The team behind a new analysis in the American Journal of Roentgenology investigated this very issue, noting that no “credible” connections between the two data points have been established. In fact, the authors added, peer-reviewed literature on this subject includes competing answers—some researchers believe speed can lead to improved accuracy, but others say it results in more mistakes.
“Those favoring no relationship (or a positive relationship) between speed and accuracy note that subspecialized training, familiarity with the type of studies being interpreted, and confidence result in reading faster, with better accuracy, and with greater enthusiasm,” wrote authors Lawrence R. Muroff, MD, department of radiology at the University of Florida College of Medicine in Gainesville, and Leonard Berlin, MD, department of radiology at Skokie Hospital in Skokie, Illinois. “In essence, they argue that radiologists tend to interpret more quickly and more accurately when they interpret studies that they are specifically trained to read. Those favoring an inverse relationship between speed and accuracy state that pressures to increase productivity can result in insufficient attention to detail, missed findings, and misinterpretation of the findings that are seen.”
Muroff and Berlin also noted that, on a personal level, many radiologists who work slower say it is because they are being more careful. This is a perfectly valid and normal thing for a specialist to say, but it suggests that faster radiologists are less careful—again, the two sides of the argument come into conflict with one another.
The authors also found that many peer-reviewed articles on this topic are “based on small numbers of radiologists interpreting a limited number of imaging studies.”
“This type of study design may be appropriate when the article is identified as a pilot, but it can be problematic for a variety of reasons when generalizations are made from such studies and implied to be applicable to all radiology practices,” they wrote.

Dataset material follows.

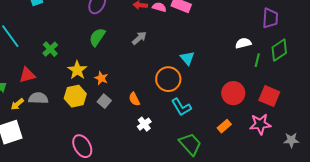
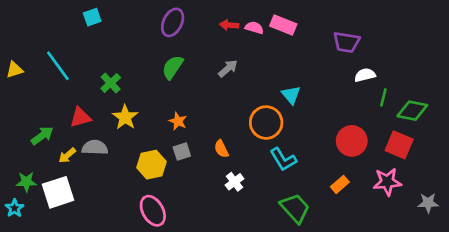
purple trapezoid: (270, 18) -> (346, 42), moved, turned 95
green diamond: (279, 50) -> (412, 111), moved, turned 45
yellow star: (77, 70) -> (125, 117), moved
yellow hexagon: (75, 96) -> (151, 165), moved
gray square: (104, 101) -> (182, 151), turned 32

Another issue making it hard to learn from previous studies is that it can be quite difficult to take every other detail—the workday length, distractions, fatigue, and so on—into consideration.
“Recognizing this combination of factors when assessing the diagnostic accuracy of radiologists is important,” the authors wrote. “Unfortunately, except for anecdotal studies, there are no benchmarks for radiologists to follow.”
Overall, Muroff and Berlin observed, the most that can be said about the relationship between a radiologist’s speed and their accuracy is that there is no connection between the two. Numerous studies have addressed this issue over the years, but most evidence is anecdotal and insufficient for making any precise proclamations.
“A variety of factors influence diagnostic accuracy, and the speed of interpretation is not one of them,” the authors concluded. “Some radiologists interpret studies slowly; others interpret more quickly. In both groups, there will be radiologists who are typically more accurate than their colleagues and those who are typically less accurate than their colleagues.”